This weekend our family is blessed with great translations:)
I completed my Medical translations course and am now a trained Medical Interpreter:)
and son #2 has made his Theater debut on Georgetown and below find his review:)
a year ago both these things were just a thought in both of our minds:)
today success in both:) imagine if we had just thought about it:)
go out and do it, don't just think about it,
Gods will be done in your life today:)
Theater
Nothing Lost in Nomad’s ‘Translations’
By Kaitlyn Edsall
Hoya Staff Writer
Friday, April 20, 2007
Tomorrow night marks an important milestone for Georgetown’s theater department.
At 8 p.m., the first student-directed, main stage production to be staged in the Davis Performing Arts Center will begin. Nomadic Theatre, also celebrating its 25th year on the Hilltop, will finish off this year’s three-play repertoire with performances of Translations in the Devine Theater.

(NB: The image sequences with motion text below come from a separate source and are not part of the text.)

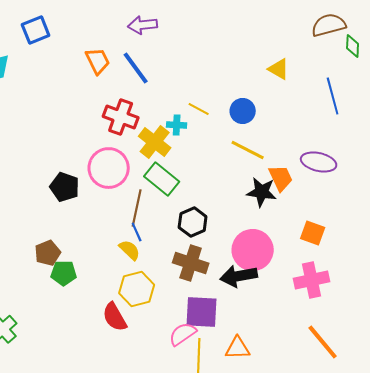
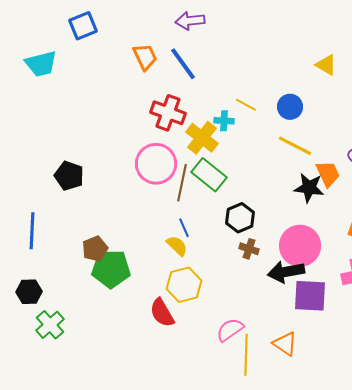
black pentagon: (65, 187) -> (69, 176), moved
brown line: (137, 208) -> (182, 183), moved
brown cross: (191, 263) -> (249, 249), moved, size x0.6
green pentagon: (64, 273) -> (111, 269), size x1.5
purple square: (202, 312) -> (310, 296), moved
orange triangle: (238, 348) -> (285, 344), turned 36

Translations, a play by Brian Friel and directed by Jojo Ruf (COL ’08), is primarily about language barriers. Set in Ireland in 1833 as the British enter and attempt to instill the English tongue on the Gaelic-speaking isle, the play, which Ruf and producer Emily Howard (SFS ’07) have been working on for a year and a half, showcases Nomadic’s superior acting and addresses powerful ideas about identity, love and division with humor, sensitivity and grace.
The play opens gaily as a group of Irish students attend a hedge school, a school originally established in Ireland to illegally continue Catholic education. They converse joyfully and bawdily, in “Irish,” or Gaelic, Latin and Greek, reading Homer and enumerating the derivatives of verbs as they miscalculate their times tables — all, of course, with spot-on Irish brogues. But the ominous still hangs in the air, with whispers of potato famines and the British surveying their land.
And then the schoolmaster’s prodigal son, Owen (Alex Kostura, SFS ’09), returns with two British soldiers making a map of their land, and all things take a turn for the worst, especially when the young, idealistic orthographer Lt. George Yolland (played with likeable eagerness by Jamie Scott, COL ’10) falls for a local Irish lass with big dreams of far-off places, Maire (Cat Graves, COL ’08).
But of course, the conflicted Maire, played beautifully by Graves, is already engaged to Manus, the schoolmaster’s lame but admirable helper (played by an even more likeable Andrew Dolan, COL ’10). Thus the star-crossed, language-divided lovers flirt from afar, until one night at a dance they have a very Love Actually moment, speaking to each other the same words in different tongues, until they finally kiss and the world around them falls to pieces.
The jovial-turned-vastly-dark play is supported brilliantly by Kyle Fitzpatrick (COL ’08) as Doalty, a bumbling, mischievous and often hilarious Irish youth and his bonny blonde lass Bridget (Laura Stewart, COL ’09). As the alcohol-challenged, Latin-professing poet and schoolmaster Hugh, and his longtime, Athena-loving friend, Jimmy Jack, Jason Hibner (COL ’07) and Joshua DeMinter (COL ’09) are equally hilarious and devastating — seesawing between joyous and dilapidated. And Mike Mitchell (COL ’10) is appropriately stiff as the unforgiving Captain Lancey.
But perhaps the most gripping performance comes from the actress with the fewest lines. Giving a particularly heart-wrenching performance, and almost stealing the show from its leading lady, Rachel Caywood (COL ’10) plays the mute Sarah, who is just learning to speak her own name from Manus as the play opens. She’s completely expressive, even without words. Perhaps it is ironic that in a play about language, the most captivating character is the one who hardly speaks at all.
But that is the sadness of the play: the language and the culture that the intruding British evict. They are stealing not just their curly-haired girls, but their identity and voice.
As the astute young George points out, by replacing the names of the Irish lakes, roads and villages, “something is being eroded.” A great, multilingual society is being forced to speak simply English. And perhaps the saddest part of all is that Translations is spoken entirely in English, not Gaelic. For who would understand it?